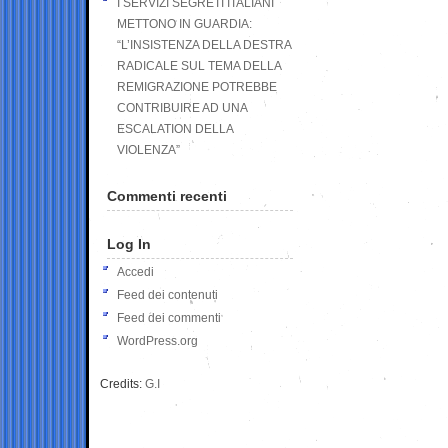
I SERVIZI SEGRETI ITALIANI
METTONO IN GUARDIA:
“L’INSISTENZA DELLA DESTRA
RADICALE SUL TEMA DELLA
REMIGRAZIONE POTREBBE
CONTRIBUIRE AD UNA
ESCALATION DELLA
VIOLENZA”
Commenti recenti
Log In
Accedi
Feed dei contenuti
Feed dei commenti
WordPress.org
Credits:
G.I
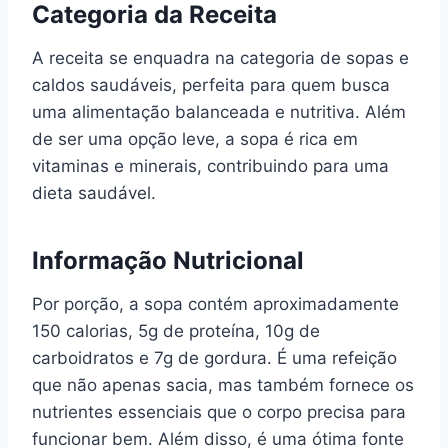
Categoria da Receita
A receita se enquadra na categoria de sopas e
caldos saudáveis, perfeita para quem busca
uma alimentação balanceada e nutritiva. Além
de ser uma opção leve, a sopa é rica em
vitaminas e minerais, contribuindo para uma
dieta saudável.
Informação Nutricional
Por porção, a sopa contém aproximadamente
150 calorias, 5g de proteína, 10g de
carboidratos e 7g de gordura. É uma refeição
que não apenas sacia, mas também fornece os
nutrientes essenciais que o corpo precisa para
funcionar bem. Além disso, é uma ótima fonte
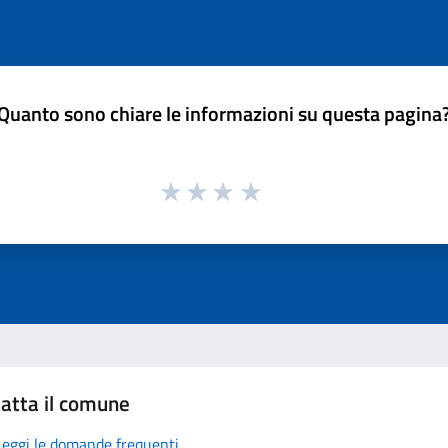
Quanto sono chiare le informazioni su questa pagina
atta il comune
Leggi le domande frequenti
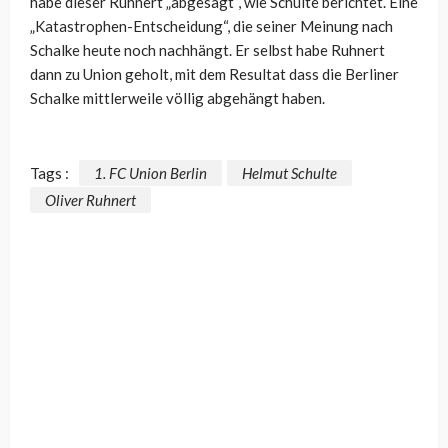
habe dieser Ruhnert „abgesägt“, wie Schulte berichtet. Eine
„Katastrophen-Entscheidung“, die seiner Meinung nach
Schalke heute noch nachhängt. Er selbst habe Ruhnert
dann zu Union geholt, mit dem Resultat dass die Berliner
Schalke mittlerweile völlig abgehängt haben.
Tags :
1. FC Union Berlin
Helmut Schulte
Oliver Ruhnert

◇ ◇ ◇ ◇

> [What to do]: Everything in the listing above must be restated word for word, except the images.

> [Problem solution]:
I SERVIZI SEGRETI ITALIANI
METTONO IN GUARDIA:
“L’INSISTENZA DELLA DESTRA
RADICALE SUL TEMA DELLA
REMIGRAZIONE POTREBBE
CONTRIBUIRE AD UNA
ESCALATION DELLA
VIOLENZA”
Commenti recenti
Log In
Accedi
Feed dei contenuti
Feed dei commenti
WordPress.org
Credits:
G.I
Categoria da Receita
A receita se enquadra na categoria de sopas e
caldos saudáveis, perfeita para quem busca
uma alimentação balanceada e nutritiva. Além
de ser uma opção leve, a sopa é rica em
vitaminas e minerais, contribuindo para uma
dieta saudável.
Informação Nutricional
Por porção, a sopa contém aproximadamente
150 calorias, 5g de proteína, 10g de
carboidratos e 7g de gordura. É uma refeição
que não apenas sacia, mas também fornece os
nutrientes essenciais que o corpo precisa para
funcionar bem. Além disso, é uma ótima fonte
Quanto sono chiare le informazioni su questa pagina
atta il comune
Leggi le domande frequenti
habe dieser Ruhnert „abgesägt“, wie Schulte berichtet. Eine
„Katastrophen-Entscheidung“, die seiner Meinung nach
Schalke heute noch nachhängt. Er selbst habe Ruhnert
dann zu Union geholt, mit dem Resultat dass die Berliner
Schalke mittlerweile völlig abgehängt haben.
Tags :
1. FC Union Berlin
Helmut Schulte
Oliver Ruhnert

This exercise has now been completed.